Die aus Brasilien stammende Mezzosopranistin Kismara Pessatti (Stipendiatin des Richard-Wagner-Verbandes) war dann die Solistin bei Manuel de Fallas „El amor brujo“ („Der Liebeszauber“) – es handelt sich hier um „Zigeunerszenen aus Andalusien“ aus dem Jahre 1915. Impressionistisch-farbig stellte sich das Stuttgarter Kammerorchester unter der elektrisierenden Leitung von Matthias Foremny vor, heiße Sinnlichkeit und leidenschaftliche klangliche Steigerungen ergänzten sich in geradezu atemloser Weise. Feurige Rhythmen tauchten so ins geheimnisvoll flüsternde Dunkel der Nacht, die Klangfarben leuchteten immer wieder hell auf. Mit tiefem Timbre wartete Kismara Pessatti auf, wobei sie ihrer Stimme viele Farbschattierungen verlieh. Differenzierte Harmonik und kontrapunktische Feinheiten führten bei dieser Wiedergabe zu akustischen Glanzpunkten. Der schwüle Zauber südländischer Nächte blieb so nachvollziehbar – erregende Töne und Klänge verbanden sich mit gleitenden Rhythmen. Das Stuttgarter Kammerorchester malte hier unter der Leitung von Matthias Foremny glutvolle Stimmungsbilder. Man begriff, wie sich das Mädchen Candela  (Kerze) von einem verstorbenen, brutalen Liebhaber löste, der aus dem Grab heraus Macht über sie hatte und sie sogar noch als Gespenst tyrannisierte. Candela fand neue Liebe mit dem gefühlvollen Carmelo. Flamenco-Effekte verbanden sich dabei mit lodernder Energie und lyrischen Episoden, die die Mezzosopranistin Kismara Pessatti gesanglich einfühlsam auffing. Ein polyphoner Reichtum durchzog vor allem „Die Glocken der Morgendämmerung“ als glanzvollen Abschluss dieses Werkes. Auch der „Tanz des Liebesspiels“ besaß bei dieser Interpretation wie die dämonischen mitternächtlichen „Beschwörungen“ großen Ausdruckszauber.

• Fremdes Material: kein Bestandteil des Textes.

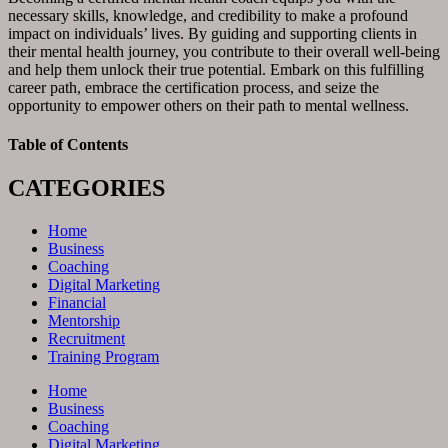
necessary skills, knowledge, and credibility to make a profound
impact on individuals’ lives. By guiding and supporting clients in
their mental health journey, you contribute to their overall well-being
and help them unlock their true potential. Embark on this fulfilling
career path, embrace the certification process, and seize the
opportunity to empower others on their path to mental wellness.
Table of Contents
CATEGORIES
Home
Business
Coaching
Digital Marketing
Financial
Mentorship
Recruitment
Training Program
Home
Business
Coaching
Digital Marketing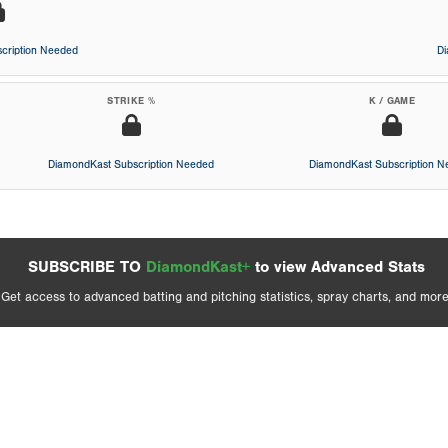
cription Needed
D
STRIKE %
K / GAME
DiamondKast Subscription Needed
DiamondKast Subscription 
SUBSCRIBE TO
DiamondKast+
to view Advanced Stats
Get access to advanced batting and pitching statistics, spray charts, and more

Zum Abschluss spielte das Stuttgarter Kammerorchester Ludwig van Beethovens Sinfonie Nr. 8 in F-Dur op. 93. Musikantische Gelöstheit und ungetrübte Heiterkeit wechselten sich dabei wirkungsvoll ab. Erstaunlicherweise wurde diese Sinfonie zu Beethovens Lebzeiten verkannt. Der heitere Humor setzte sich jedoch bei dieser stürmischen Wiedergabe unter Matthias Foremnys Leitung rasch durch. Das knappe und apollinisch lichte Werk konnte sich in seinem Ausdrucksreichtum ganz entfalten. Eine fast festliche Heiterkeit atmete das einprägsame Hauptthema, das im Nachsatz Töne kräftigen Übermuts einbezog. Als Seitenthema erklang ein ausgesprochen zärtlich musizierter Ländler, der sich schon im fünften Takt des Kopfthemas ankündigte. In ständig wechselnden Kontroversen und Kopplungen spielte die Durchführung diese Gedanken in spannender Weise gegeneinander aus. Die mit geistvollen Feinheiten bedachte Instrumentation wurde sichtbar. Wie im Triumph zogen die Themen in der Reprise vorüber und mündeten in eine herrliche Apotheose des Kopfmotivs. Das Allegretto scherzando als zweiter Satz klopfte mit den Bläsern in tickender Monotonie an, die den Takt zu dieser zierlichen Melodie vorgaben. Im reizvollen Wechsel der Klangfarben zog dieser kunstvoll interpretierte Satz vorüber. Das Menuett als dritter Satz besaß deutlichen Scherzo-Charakter, dessen Ländlerklänge aus dem Wienerwald in eine volkstümlich klingende Hornmelodie mündeten. Humor bis zur Wildheit strahlte im strettahaften Finale auf, wo sich das Hauptthema mit eigensinnigen Sprüngen behauptete. Leise jagte es daher, ehe es dem vollen Orchester aufgepeitscht überantwortet wurde. Das innige Seitenthema kam gefühlvoll zu Wort – aber gegen den unheimlichen Elan des Hauptthemas war es machtlos. Diese kunstvolle Entwicklung hätte man zuweilen sogar noch spannungsvoller musizieren können, doch das Stuttgarter Kammerorchester beschwor die urtriebhafte Gewalt der Komposition am Schluss in einer ekstatisch hochgetriebenen Steigerung in ausgezeichneter Weise. Die beiden neuen, ruhigen Themen setzten hier nuancenreiche Kontraste. Zuletzt gab es noch eine kompakt gespielte Beethoven-Zugabe aus dessen erster Sinfonie. Kontrast-Effekte bekräftigten den ausgelassenen Scherzo-Schwung. Dieses ungewöhnliche Konzertereignis wurde wieder von der Kulturgemeinschaft organisiert.